▶ Exercise description
Look through the records below for the line holding "туристів влітку.". Write it out exactly, with each following line through the line holding "Спочатку новину про відкриття".

=== Exercise material ===

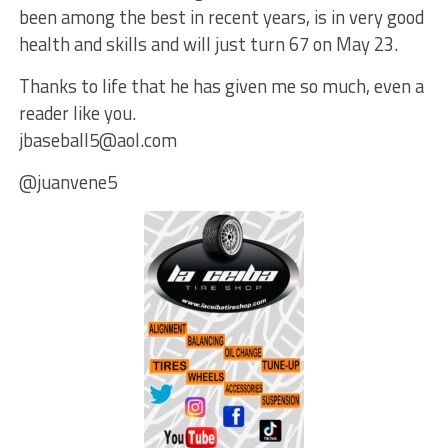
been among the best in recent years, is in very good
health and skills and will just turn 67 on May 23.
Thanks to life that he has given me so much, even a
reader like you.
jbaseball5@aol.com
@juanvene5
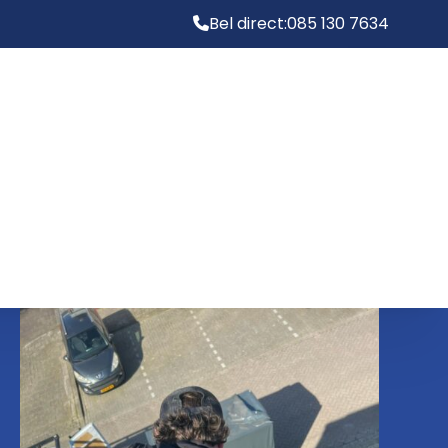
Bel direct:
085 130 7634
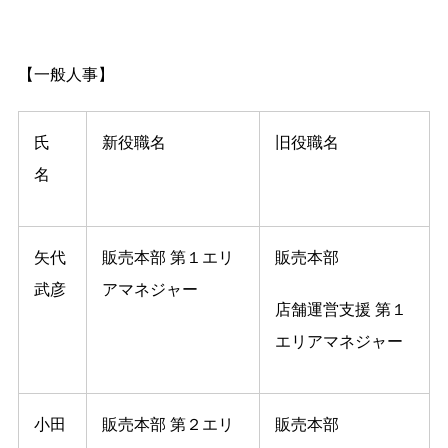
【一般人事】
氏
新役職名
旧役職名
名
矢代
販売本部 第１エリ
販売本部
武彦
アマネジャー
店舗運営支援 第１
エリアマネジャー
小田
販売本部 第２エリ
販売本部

===
=== Exercise material ===

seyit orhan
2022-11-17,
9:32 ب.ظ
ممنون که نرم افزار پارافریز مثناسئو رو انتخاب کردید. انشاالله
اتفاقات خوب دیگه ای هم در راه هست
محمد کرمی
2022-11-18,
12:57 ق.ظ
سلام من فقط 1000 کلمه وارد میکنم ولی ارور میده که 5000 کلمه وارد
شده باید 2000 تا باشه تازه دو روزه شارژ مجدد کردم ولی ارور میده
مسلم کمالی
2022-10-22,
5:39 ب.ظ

===
=== Exercise material ===

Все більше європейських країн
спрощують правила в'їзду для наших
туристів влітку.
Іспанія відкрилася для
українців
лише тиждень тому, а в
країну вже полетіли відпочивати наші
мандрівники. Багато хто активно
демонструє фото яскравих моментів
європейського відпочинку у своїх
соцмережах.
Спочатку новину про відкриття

===

▶ Response for this exercise
туристів влітку.
Іспанія відкрилася для
українців
лише тиждень тому, а в
країну вже полетіли відпочивати наші
мандрівники. Багато хто активно
демонструє фото яскравих моментів
європейського відпочинку у своїх
соцмережах.
Спочатку новину про відкриття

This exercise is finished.